__Requirement__
What number of lines in the entries below include the string "infirmiers"? Respond with that number alone.

[Data to process — start]

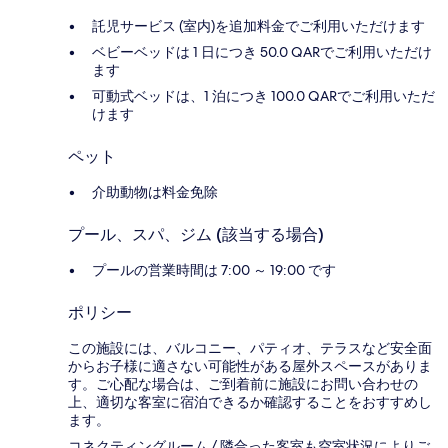
託児サービス (室内)を追加料金でご利用いただけます
ベビーベッドは 1 日につき 50.0 QARでご利用いただけ
ます
可動式ベッドは、1 泊につき 100.0 QARでご利用いただ
けます
ペット
介助動物は料金免除
プール、スパ、ジム (該当する場合)
プールの営業時間は 7:00 ～ 19:00 です
ポリシー
この施設には、バルコニー、パティオ、テラスなど安全面
からお子様に適さない可能性がある屋外スペースがありま
す。ご心配な場合は、ご到着前に施設にお問い合わせの
上、適切な客室に宿泊できるか確認することをおすすめし
ます。
コネクティングルーム / 隣合った客室も空室状況によりご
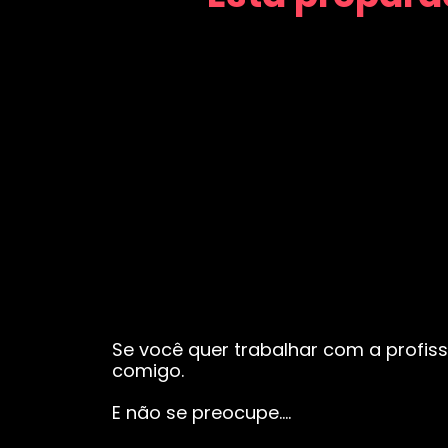
Se você quer trabalhar com a profiss
comigo.
E não se preocupe….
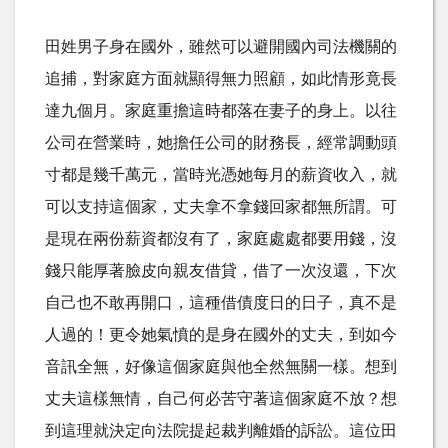
田姓男子身在國外，雖然可以避開國內司法機關的
追捕，對家庭方面就顯得無力照顧，如此情形竟長
達九個月。家庭重擔這時都落在妻子的身上。以往
公司在營業時，她擔任公司的財務長，經常調動頭
寸都是幾千萬元，當時光憑她每月的薪資收入，就
可以支持這個家，丈夫拿不拿錢回家都無所謂。可
是現在兩份薪資都沒有了，家庭處處都要用錢，沒
錢只能厚著臉皮向親友借貸，借了一次沒還，下次
自己也不敢再開口，這種借債度日的日子，真不是
人過的！更令她氣憤的是身在國外的丈夫，到如今
音訊全無，好像這個家庭與他全然無關一樣。想到
丈夫這樣無情，自己何必苦守著這個家庭不放？想
到這理就決定向法院提起裁判離婚的訴訟。這位田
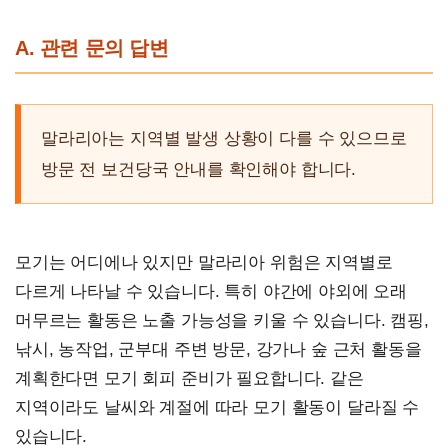
A. 관련 문의 답변
말라리아는 지역별 발생 상황이 다를 수 있으므로
방문 전 보건당국 안내를 확인해야 합니다.
모기는 어디에나 있지만 말라리아 위험은 지역별로
다르게 나타날 수 있습니다. 특히 야간에 야외에 오래
머무르는 활동은 노출 가능성을 키울 수 있습니다. 캠핑,
낚시, 농작업, 군부대 주변 방문, 강가나 숲 근처 활동을
계획한다면 모기 회피 준비가 필요합니다. 같은
지역이라도 날씨와 계절에 따라 모기 활동이 달라질 수
있습니다.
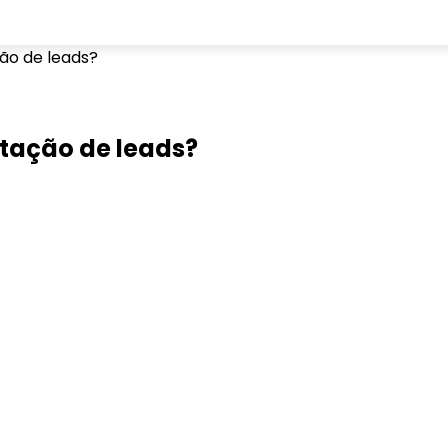
ão de leads?
tação de leads?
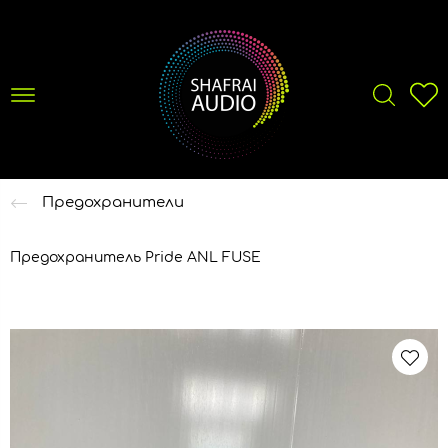
Предохранители
Предохранитель Pride ANL FUSE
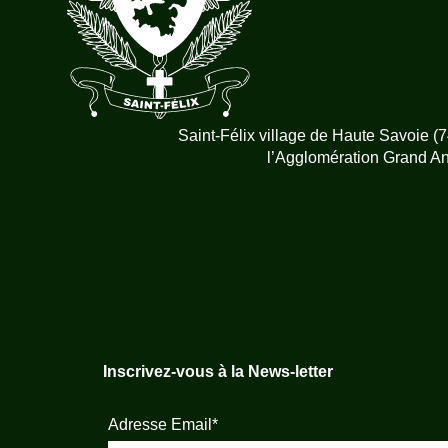
Saint-Félix village de Haute Savoie 
l’Agglomération Grand A
Inscrivez-vous à la News-letter
Adresse Email*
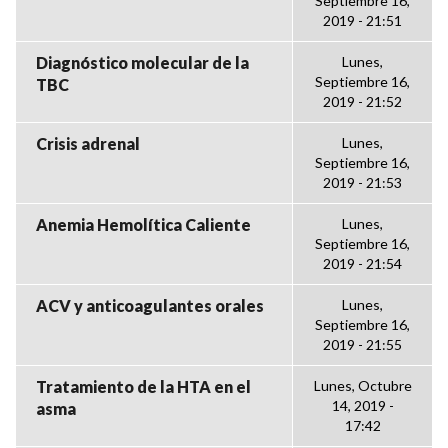
Septiembre 16,
2019 - 21:51
Diagnóstico molecular de la
Lunes,
Septiembre 16,
TBC
2019 - 21:52
Crisis adrenal
Lunes,
Septiembre 16,
2019 - 21:53
Anemia Hemolítica Caliente
Lunes,
Septiembre 16,
2019 - 21:54
ACV y anticoagulantes orales
Lunes,
Septiembre 16,
2019 - 21:55
Tratamiento de la HTA en el
Lunes, Octubre
14, 2019 -
asma
17:42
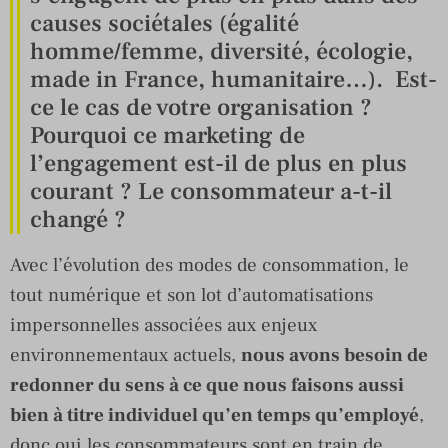
causes sociétales (égalité
homme/femme, diversité, écologie,
made in France, humanitaire…). Est-
ce le cas de votre organisation ?
Pourquoi ce marketing de
l’engagement est-il de plus en plus
courant ? Le consommateur a-t-il
changé ?
Avec l’évolution des modes de consommation, le
tout numérique et son lot d’automatisations
impersonnelles associées aux enjeux
environnementaux actuels,
nous avons besoin de
redonner du sens à ce que nous faisons aussi
bien à titre individuel qu’en temps qu’employé
,
donc oui les consommateurs sont en train de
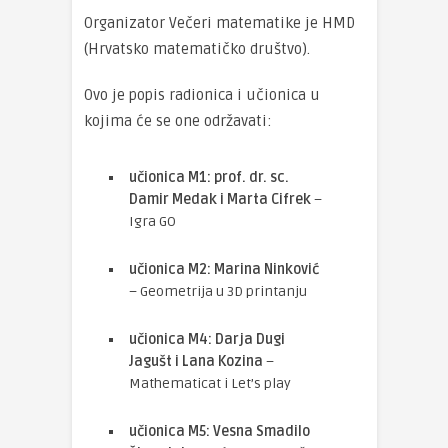
Organizator Večeri matematike je HMD
(Hrvatsko matematičko društvo).
Ovo je popis radionica i učionica u
kojima će se one održavati:
učionica M1: prof. dr. sc.
Damir Medak i Marta Cifrek
–
Igra GO
učionica M2: Marina Ninković
– Geometrija u 3D printanju
učionica M4: Darja Dugi
Jagušt i Lana Kozina
–
Mathematicat i Let’s play
učionica M5: Vesna Smadilo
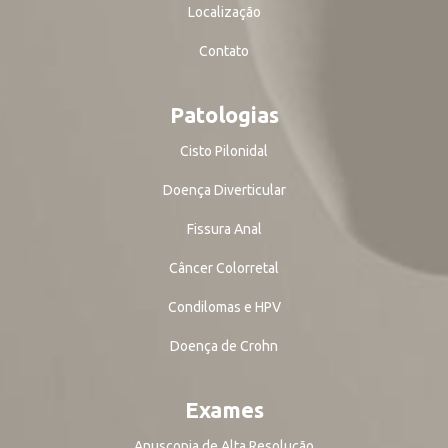
Localização
Contato
Patologias
Cisto Pilonidal
Doença Diverticular
Fissura Anal
Câncer Colorretal
Condilomas e HPV
Doença de Crohn
Exames
Anuscopia de Alta Resolução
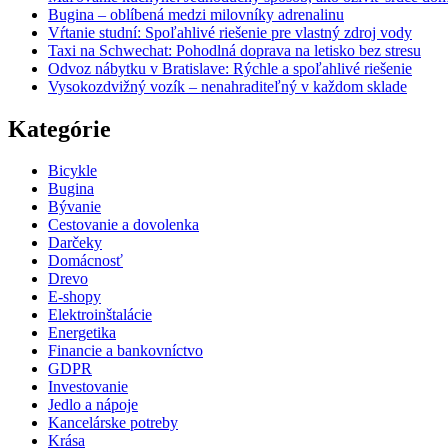
Bugina – oblíbená medzi milovníky adrenalinu
Vŕtanie studní: Spoľahlivé riešenie pre vlastný zdroj vody
Taxi na Schwechat: Pohodlná doprava na letisko bez stresu
Odvoz nábytku v Bratislave: Rýchle a spoľahlivé riešenie
Vysokozdvižný vozík – nenahraditeľný v každom sklade
Kategórie
Bicykle
Bugina
Bývanie
Cestovanie a dovolenka
Darčeky
Domácnosť
Drevo
E-shopy
Elektroinštalácie
Energetika
Financie a bankovníctvo
GDPR
Investovanie
Jedlo a nápoje
Kancelárske potreby
Krása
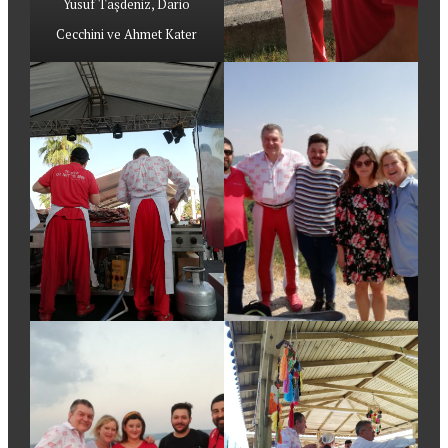
Yusuf Taşdeniz, Dario
Cecchini ve Ahmet Kater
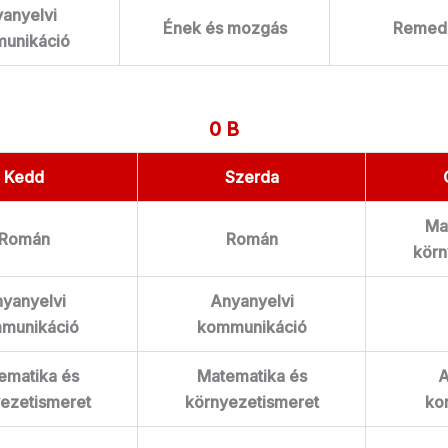
anyelvi
Ének és mozgás
Remed
unikáció
0 B
Kedd
Szerda
Ma
Román
Román
körn
yanyelvi
Anyanyelvi
munikáció
kommunikáció
ematika és
Matematika és
A
ezetismeret
környezetismeret
ko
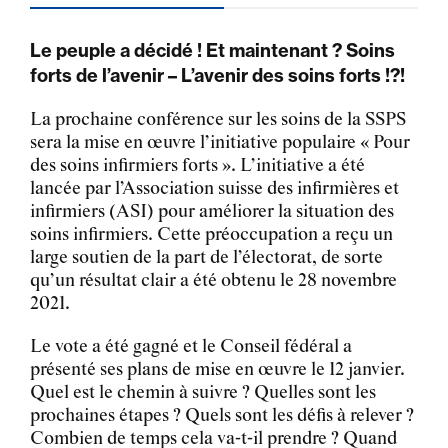
Le peuple a décidé ! Et maintenant ? Soins
forts de l’avenir – L’avenir des soins forts !?!
La prochaine conférence sur les soins de la SSPS
sera la mise en œuvre l’initiative populaire « Pour
des soins infirmiers forts ». L’initiative a été
lancée par l’Association suisse des infirmières et
infirmiers (ASI) pour améliorer la situation des
soins infirmiers. Cette préoccupation a reçu un
large soutien de la part de l’électorat, de sorte
qu’un résultat clair a été obtenu le 28 novembre
2021.
Le vote a été gagné et le Conseil fédéral a
présenté ses plans de mise en œuvre le 12 janvier.
Quel est le chemin à suivre ? Quelles sont les
prochaines étapes ? Quels sont les défis à relever ?
Combien de temps cela va-t-il prendre ? Quand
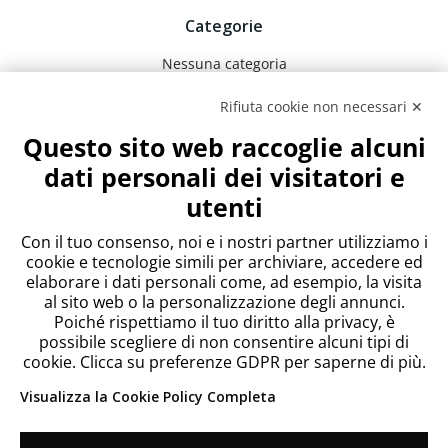
Categorie
Nessuna categoria
Rifiuta cookie non necessari ✕
Meta
Questo sito web raccoglie alcuni
Accedi
dati personali dei visitatori e
Feed dei contenuti
utenti
Feed dei commenti
WordPress.org
Con il tuo consenso, noi e i nostri partner utilizziamo i
cookie e tecnologie simili per archiviare, accedere ed
elaborare i dati personali come, ad esempio, la visita
al sito web o la personalizzazione degli annunci.
Poiché rispettiamo il tuo diritto alla privacy, è
possibile scegliere di non consentire alcuni tipi di
cookie. Clicca su preferenze GDPR per saperne di più.
Visualizza la Cookie Policy Completa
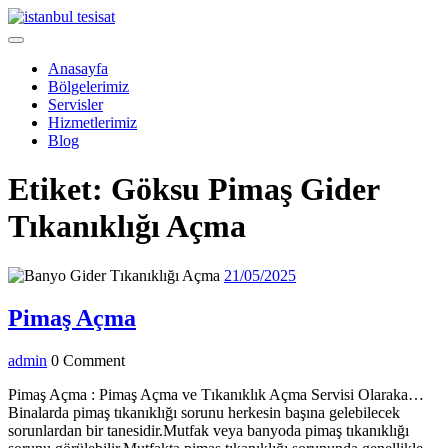
Skip
to
Open
content
Menu
Anasayfa
Bölgelerimiz
Servisler
Hizmetlerimiz
Blog
Close
Etiket:
Göksu Pimaş Gider
Menu
Tıkanıklığı Açma
21/05/2025
21/05/2025
Pimaş
Pimaş Açma
Açma
admin
admin
0 Comment
Pimaş Açma : Pimaş Açma ve Tıkanıklık Açma Servisi Olaraka…
Binalarda pimaş tıkanıklığı sorunu herkesin başına gelebilecek
sorunlardan bir tanesidir.Mutfak veya banyoda pimaş tıkanıklığı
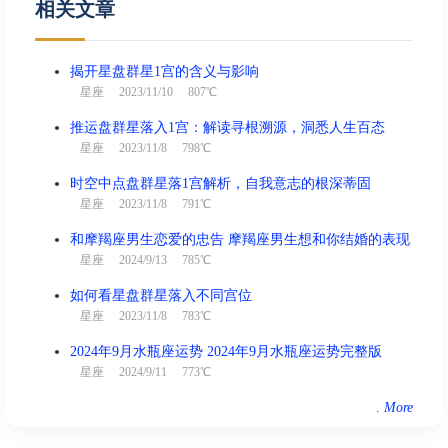
相关文章
揭开星盘群星1宫的含义与影响
星座
2023/11/10 807℃
推运盘群星落入1宫：解读寻根溯源，洞悉人生百态
星座
2023/11/8 798℃
时空中点盘群星落1宫解析，自我意志的根深蒂固
星座
2023/11/8 791℃
和摩羯座男生恋爱的忠告 摩羯座男生想和你结婚的表现
星座
2024/9/13 785℃
如何看星盘群星落入不同宫位
星座
2023/11/8 783℃
2024年9月水瓶座运势 2024年9月水瓶座运势完整版
星座
2024/9/11 773℃
.
More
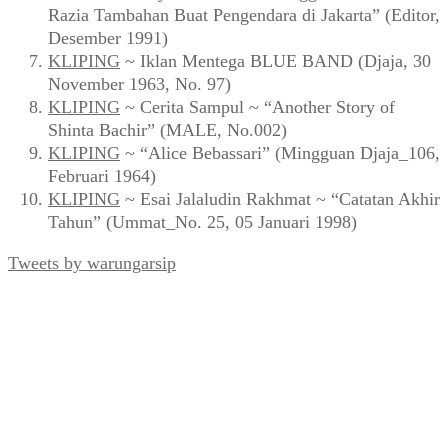
Razia Tambahan Buat Pengendara di Jakarta” (Editor,
Desember 1991)
KLIPING
~ Iklan Mentega BLUE BAND (Djaja, 30
November 1963, No. 97)
KLIPING
~ Cerita Sampul ~ “Another Story of
Shinta Bachir” (MALE, No.002)
KLIPING
~ “Alice Bebassari” (Mingguan Djaja_106,
Februari 1964)
KLIPING
~ Esai Jalaludin Rakhmat ~ “Catatan Akhir
Tahun” (Ummat_No. 25, 05 Januari 1998)
Tweets by warungarsip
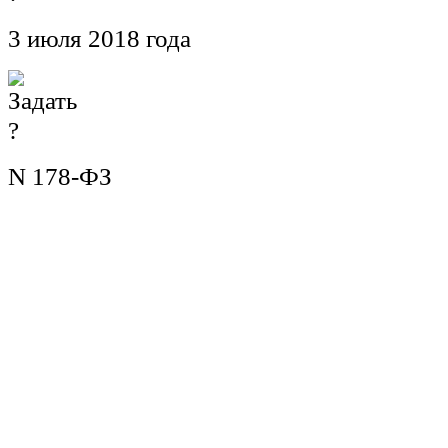
3 июля 2018 года
N 178-ФЗ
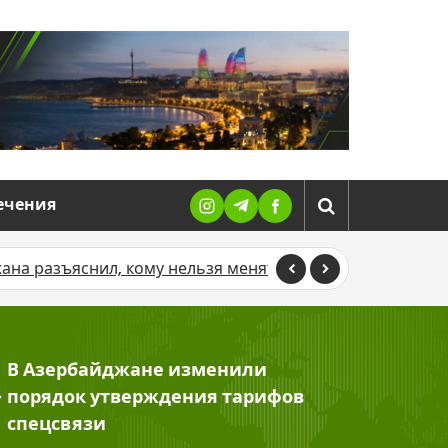
ечения
л, кому нельзя менять имя и фамилию
В Азербайджа
В Азербайджане изменили
>
порядок утверждения тарифов
спецсвязи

[Data to process — finish]

__Solved problem__
3